Yesterday Mailchimp posted a blog post about how they needed to “come clean” and admit that they use PHP, the reasons behind it, and why they think it ultimately isn’t that big of a deal. This is a topic that I find really interesting, because…*deep breath*…I too am a PHP programmer. I know, it’s embarrassing. Or is it?
For the last few years, as I’ve become more and more enmeshed in the hacker culture, I’ve watched as more and more disdain has developed among the hacker elite for PHP. Actually, it’s not just PHP; if you want to be one of the cool kids, you pretty much have to do all web application programming in Ruby, Python, LISP, or something really esoteric like Erlang or Haskell.
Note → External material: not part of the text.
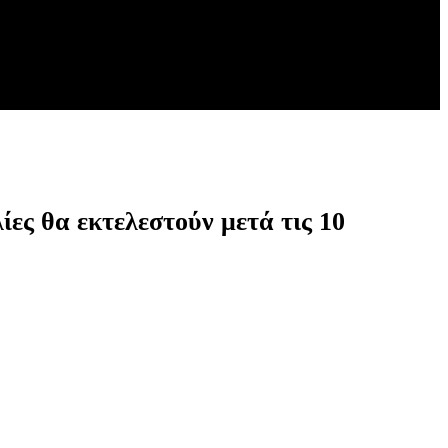
ίες θα εκτελεστούν μετά τις 10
There’s about as much love for PHP these days as for Java and .NET, which is to say “not much”. I’ve even heard people that I respect say that no serious hackers are using PHP for anything.
PHP has its flaws, and I won’t waste time rehashing that. Neither will I go through the litany of large companies who successfully use PHP, like Yahoo and Facebook. Because ultimately, that’s not really what’s important to me. What’s most important to me is solving my customer’s problems. I’ll program in COBOL if that’s what’s best for my customers. And when I started doing web development five years ago, PHP was far-and-away the best choice for me and for most of my customers. And even today in 2010, I’m not convinced that’s not the case for a variety of problems.
Now, having said all that, I am getting tired of PHP and the limitations of the language, and I’m eager to develop some more advanced skills. So starting in early 2010, I began working with iOS programming, and more recently, I’ve been doing Python/Django as well. I’ve been reading about more theoretical computer science concepts, and going through computer science classes from MIT and Stanford via iTunes U. I’m learning a lot, I’m having tons of fun, and I’ll probably end making more money with these technologies than with PHP. I wish that I had started playing with these things two or three years ago, but I wasn’t ready to push myself as a programmer like I am today. It took time, but now I’m ready to add a level of discipline and rigour that I perhaps wasn’t before.
But in spite of all of that, if a customer calls me tomorrow and needs a simple CMS website, I’ll probably recommend WordPress, even though it’s in PHP. That’s just what’s best for the customer.